Advanced Producer Patterns

Throughput Without Latency Spikes: Batching, Framing, and Compression #

High-performance producer throughput is not about sending faster — it is about sending less often with more per send. When application code calls send(), the record does not immediately cross the network. It enters a client-side pipeline designed to amortize the overhead of network I/O and protocol framing across many records. Understanding this pipeline is the prerequisite for tuning a producer that delivers wire-speed throughput without tail latency spikes.

The RecordBatch: The Actual Unit of Transmission #

The Kafka protocol does not send individual records. It sends RecordBatches — sequences of records destined for the same topic partition, encapsulated with a shared header containing the base offset, timestamp, and compression attributes. A producer sending 100 records in 100 separate requests pays 100× the protocol framing overhead. The same 100 records in one batch pay it once.

The efficiency of the entire system depends on batch density. A sparse batch is expensive: the 61-byte RecordBatch header represents ~6% overhead on a 1KB batch and is negligible on a 1MB batch. Compression compounds this — most algorithms need sufficient data volume to build an effective dictionary. A 1KB batch might compress 10%. The same data structure at 16KB might compress 50%.

Record Accumulator: application thread → per-partition buffers → drain conditions → broker

The Record Accumulator: batch.size and linger.ms #

The producer’s internal accumulator buffers records per partition. A buffer drains when one of two conditions is met:

  • The buffer reaches batch.size — the producer is throughput-bound and fills buffers faster than the timer expires.
  • The wait exceeds linger.ms — the producer is latency-bound and times out waiting for more data.

linger.ms is commonly misread as a mandatory delay added to every send. It is an upper bound on waiting. If the application generates data fast enough to fill batch.size before linger.ms expires, the batch sends immediately. linger.ms only governs the floor of produce latency for low-throughput producers.

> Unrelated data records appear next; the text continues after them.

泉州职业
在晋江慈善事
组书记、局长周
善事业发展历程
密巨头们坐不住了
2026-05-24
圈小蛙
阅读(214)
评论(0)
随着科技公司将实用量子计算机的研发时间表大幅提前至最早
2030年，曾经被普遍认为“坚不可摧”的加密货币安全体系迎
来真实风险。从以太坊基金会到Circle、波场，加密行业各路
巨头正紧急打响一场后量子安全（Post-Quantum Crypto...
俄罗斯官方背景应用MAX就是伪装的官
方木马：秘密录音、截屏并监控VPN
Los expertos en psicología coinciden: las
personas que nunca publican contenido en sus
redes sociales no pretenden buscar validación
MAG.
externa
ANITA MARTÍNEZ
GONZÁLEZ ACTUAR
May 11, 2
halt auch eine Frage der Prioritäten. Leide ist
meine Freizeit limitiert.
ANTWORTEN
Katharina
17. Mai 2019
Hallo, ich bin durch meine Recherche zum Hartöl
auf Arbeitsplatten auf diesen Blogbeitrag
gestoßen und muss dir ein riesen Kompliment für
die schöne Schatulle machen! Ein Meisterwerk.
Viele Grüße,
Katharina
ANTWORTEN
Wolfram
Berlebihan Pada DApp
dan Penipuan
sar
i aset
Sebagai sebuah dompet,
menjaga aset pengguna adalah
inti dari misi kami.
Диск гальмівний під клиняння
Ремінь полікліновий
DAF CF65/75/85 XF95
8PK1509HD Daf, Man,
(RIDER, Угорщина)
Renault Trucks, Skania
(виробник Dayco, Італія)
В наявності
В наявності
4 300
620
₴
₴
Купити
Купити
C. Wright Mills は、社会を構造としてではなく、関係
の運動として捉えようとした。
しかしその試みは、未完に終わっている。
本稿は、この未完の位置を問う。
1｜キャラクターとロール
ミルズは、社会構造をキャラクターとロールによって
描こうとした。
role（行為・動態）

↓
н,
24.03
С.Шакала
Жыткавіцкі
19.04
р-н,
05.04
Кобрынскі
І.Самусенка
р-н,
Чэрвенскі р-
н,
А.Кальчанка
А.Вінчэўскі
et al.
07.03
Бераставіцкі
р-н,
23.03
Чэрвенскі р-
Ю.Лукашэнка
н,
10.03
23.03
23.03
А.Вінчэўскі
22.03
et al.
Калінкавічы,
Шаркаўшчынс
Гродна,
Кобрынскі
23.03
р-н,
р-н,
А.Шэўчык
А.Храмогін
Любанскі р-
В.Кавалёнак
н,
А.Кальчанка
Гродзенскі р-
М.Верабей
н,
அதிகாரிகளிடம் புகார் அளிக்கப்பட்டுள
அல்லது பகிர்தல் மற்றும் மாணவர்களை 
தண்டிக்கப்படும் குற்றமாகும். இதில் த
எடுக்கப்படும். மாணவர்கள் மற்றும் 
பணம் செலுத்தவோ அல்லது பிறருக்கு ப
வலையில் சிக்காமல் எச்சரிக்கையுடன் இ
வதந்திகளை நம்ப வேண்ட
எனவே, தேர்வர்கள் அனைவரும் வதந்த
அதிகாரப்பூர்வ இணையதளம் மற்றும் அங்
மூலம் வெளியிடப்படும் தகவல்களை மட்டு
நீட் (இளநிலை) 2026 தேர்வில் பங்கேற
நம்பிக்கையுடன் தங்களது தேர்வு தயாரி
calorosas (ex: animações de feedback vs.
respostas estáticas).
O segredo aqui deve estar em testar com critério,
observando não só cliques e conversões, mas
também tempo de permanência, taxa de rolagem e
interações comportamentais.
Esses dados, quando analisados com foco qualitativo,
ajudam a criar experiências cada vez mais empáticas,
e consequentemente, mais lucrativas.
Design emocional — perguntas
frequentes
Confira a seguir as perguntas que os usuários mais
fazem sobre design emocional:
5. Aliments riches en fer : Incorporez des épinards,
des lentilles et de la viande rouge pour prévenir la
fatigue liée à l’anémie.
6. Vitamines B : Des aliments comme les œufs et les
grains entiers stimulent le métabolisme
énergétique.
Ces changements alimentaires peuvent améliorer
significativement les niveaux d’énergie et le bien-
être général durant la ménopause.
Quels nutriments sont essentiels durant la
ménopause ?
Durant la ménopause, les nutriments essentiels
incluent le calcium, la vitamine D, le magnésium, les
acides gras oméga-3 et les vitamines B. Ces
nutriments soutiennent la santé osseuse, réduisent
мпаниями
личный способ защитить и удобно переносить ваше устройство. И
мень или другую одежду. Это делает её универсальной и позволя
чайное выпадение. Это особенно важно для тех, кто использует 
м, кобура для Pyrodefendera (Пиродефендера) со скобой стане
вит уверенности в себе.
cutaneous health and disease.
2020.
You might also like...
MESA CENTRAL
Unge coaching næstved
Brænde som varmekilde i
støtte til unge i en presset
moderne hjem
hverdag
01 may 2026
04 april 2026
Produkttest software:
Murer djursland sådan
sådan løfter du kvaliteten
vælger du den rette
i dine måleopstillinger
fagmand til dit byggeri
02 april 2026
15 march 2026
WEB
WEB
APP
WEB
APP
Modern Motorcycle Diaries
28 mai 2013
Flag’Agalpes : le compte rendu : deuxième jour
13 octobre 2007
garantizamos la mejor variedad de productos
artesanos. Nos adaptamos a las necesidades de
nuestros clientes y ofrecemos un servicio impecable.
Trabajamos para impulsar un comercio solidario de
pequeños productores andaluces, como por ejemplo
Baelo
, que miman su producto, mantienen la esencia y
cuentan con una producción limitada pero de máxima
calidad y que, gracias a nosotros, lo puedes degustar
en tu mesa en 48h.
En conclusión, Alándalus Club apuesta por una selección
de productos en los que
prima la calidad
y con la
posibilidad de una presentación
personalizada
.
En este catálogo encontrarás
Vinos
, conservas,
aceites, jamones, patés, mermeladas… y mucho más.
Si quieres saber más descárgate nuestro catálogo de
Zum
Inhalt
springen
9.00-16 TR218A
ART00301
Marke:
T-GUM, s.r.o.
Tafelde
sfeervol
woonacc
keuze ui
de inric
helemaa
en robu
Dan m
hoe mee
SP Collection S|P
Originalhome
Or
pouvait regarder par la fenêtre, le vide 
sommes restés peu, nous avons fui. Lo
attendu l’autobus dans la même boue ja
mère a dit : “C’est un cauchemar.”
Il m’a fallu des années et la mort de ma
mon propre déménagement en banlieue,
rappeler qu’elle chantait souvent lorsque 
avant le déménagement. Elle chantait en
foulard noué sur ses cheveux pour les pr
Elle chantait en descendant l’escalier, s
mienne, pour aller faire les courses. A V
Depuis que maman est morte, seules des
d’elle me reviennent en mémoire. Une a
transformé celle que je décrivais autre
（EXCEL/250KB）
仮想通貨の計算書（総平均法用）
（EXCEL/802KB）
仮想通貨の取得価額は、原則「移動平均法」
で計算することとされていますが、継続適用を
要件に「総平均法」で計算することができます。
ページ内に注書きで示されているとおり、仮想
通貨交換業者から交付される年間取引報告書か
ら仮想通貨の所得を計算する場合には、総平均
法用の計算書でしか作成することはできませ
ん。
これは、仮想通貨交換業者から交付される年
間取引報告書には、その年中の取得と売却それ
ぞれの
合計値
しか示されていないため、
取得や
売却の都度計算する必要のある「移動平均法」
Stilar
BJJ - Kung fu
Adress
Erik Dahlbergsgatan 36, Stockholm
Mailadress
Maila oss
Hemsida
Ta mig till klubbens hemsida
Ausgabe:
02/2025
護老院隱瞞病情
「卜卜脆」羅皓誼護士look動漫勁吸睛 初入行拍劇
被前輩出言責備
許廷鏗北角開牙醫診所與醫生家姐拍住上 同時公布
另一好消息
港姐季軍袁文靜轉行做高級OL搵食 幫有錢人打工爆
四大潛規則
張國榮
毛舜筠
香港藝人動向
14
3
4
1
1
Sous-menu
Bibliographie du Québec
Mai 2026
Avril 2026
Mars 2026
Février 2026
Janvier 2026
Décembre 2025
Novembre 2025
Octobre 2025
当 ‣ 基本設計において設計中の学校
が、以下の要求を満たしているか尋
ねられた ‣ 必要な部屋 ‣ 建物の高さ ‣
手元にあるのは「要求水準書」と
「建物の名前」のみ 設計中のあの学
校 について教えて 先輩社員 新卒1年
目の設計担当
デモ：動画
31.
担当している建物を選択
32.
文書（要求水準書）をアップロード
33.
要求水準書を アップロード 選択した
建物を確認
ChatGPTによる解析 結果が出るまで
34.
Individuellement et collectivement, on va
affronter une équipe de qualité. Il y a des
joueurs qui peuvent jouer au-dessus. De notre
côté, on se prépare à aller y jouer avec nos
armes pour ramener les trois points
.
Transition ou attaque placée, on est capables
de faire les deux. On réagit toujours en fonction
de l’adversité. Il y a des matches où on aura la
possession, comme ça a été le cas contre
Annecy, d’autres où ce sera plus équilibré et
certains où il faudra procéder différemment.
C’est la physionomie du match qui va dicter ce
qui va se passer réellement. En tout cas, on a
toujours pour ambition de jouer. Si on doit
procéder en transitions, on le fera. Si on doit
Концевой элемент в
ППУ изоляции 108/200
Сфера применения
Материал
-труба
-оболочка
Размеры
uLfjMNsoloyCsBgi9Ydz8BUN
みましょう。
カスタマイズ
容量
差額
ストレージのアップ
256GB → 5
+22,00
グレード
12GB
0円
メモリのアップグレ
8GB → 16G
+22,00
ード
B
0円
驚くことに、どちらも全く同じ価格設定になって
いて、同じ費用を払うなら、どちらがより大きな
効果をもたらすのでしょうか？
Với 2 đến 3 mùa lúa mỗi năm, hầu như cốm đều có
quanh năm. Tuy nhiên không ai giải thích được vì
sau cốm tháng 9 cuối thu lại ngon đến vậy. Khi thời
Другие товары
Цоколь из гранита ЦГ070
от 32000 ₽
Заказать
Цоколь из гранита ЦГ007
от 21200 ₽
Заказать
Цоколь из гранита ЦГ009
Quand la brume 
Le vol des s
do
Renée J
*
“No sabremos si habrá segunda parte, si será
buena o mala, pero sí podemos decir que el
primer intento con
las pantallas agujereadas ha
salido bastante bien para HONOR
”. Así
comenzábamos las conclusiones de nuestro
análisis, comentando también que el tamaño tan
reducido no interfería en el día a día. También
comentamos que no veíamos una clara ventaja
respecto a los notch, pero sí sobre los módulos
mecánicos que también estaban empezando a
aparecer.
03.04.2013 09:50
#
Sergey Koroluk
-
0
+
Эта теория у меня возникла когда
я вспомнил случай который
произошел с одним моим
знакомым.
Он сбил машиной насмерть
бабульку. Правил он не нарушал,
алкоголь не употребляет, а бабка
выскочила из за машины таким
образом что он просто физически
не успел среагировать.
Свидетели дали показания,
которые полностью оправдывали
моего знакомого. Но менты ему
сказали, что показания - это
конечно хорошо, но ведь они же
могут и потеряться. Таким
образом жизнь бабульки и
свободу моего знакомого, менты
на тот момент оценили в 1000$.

The control loop can be modeled as a race between production rate and the accumulator timer. Let R be the record production rate in bytes/sec and L be linger.ms. The theoretical maximum batch size without stalling is R × L. If R × L is significantly smaller than batch.size, the producer is latency-bound — it constantly times out waiting for data. If R × L exceeds batch.size, the producer is throughput-bound — it fills buffers and sends immediately.

A subtle pathology arises with high partition counts and sparse uniform traffic. A producer emitting 10,000 records/sec across 100 partitions sends only 100 records/sec per partition. Even with linger.ms=50, each batch captures only 5 records. The solution is the Sticky Partitioner: it temporarily routes all records to one partition until the batch is full, then rotates. This intentionally creates short-term imbalance to maximize batch cohesion.

Sticky Partitioner: full batches vs round-robin micro-batches

Compression: Codecs and Their Tradeoffs #

Compression is applied at the RecordBatch level. The client serializes the records, compresses the entire set, and stores the codec in the batch header. The choice of codec shifts the bottleneck:

  • Gzip — highest compression ratio, CPU-intensive. Often becomes the bottleneck on the producer itself at high throughput.
  • Snappy / LZ4 — optimized for speed, lower ratios, minimal CPU impact. Suitable for latency-sensitive, high-throughput workloads.
  • Zstd — comparable ratios to Gzip with decompression speeds closer to LZ4. The best default for most workloads. Compression speed can still consume significant CPU at high levels.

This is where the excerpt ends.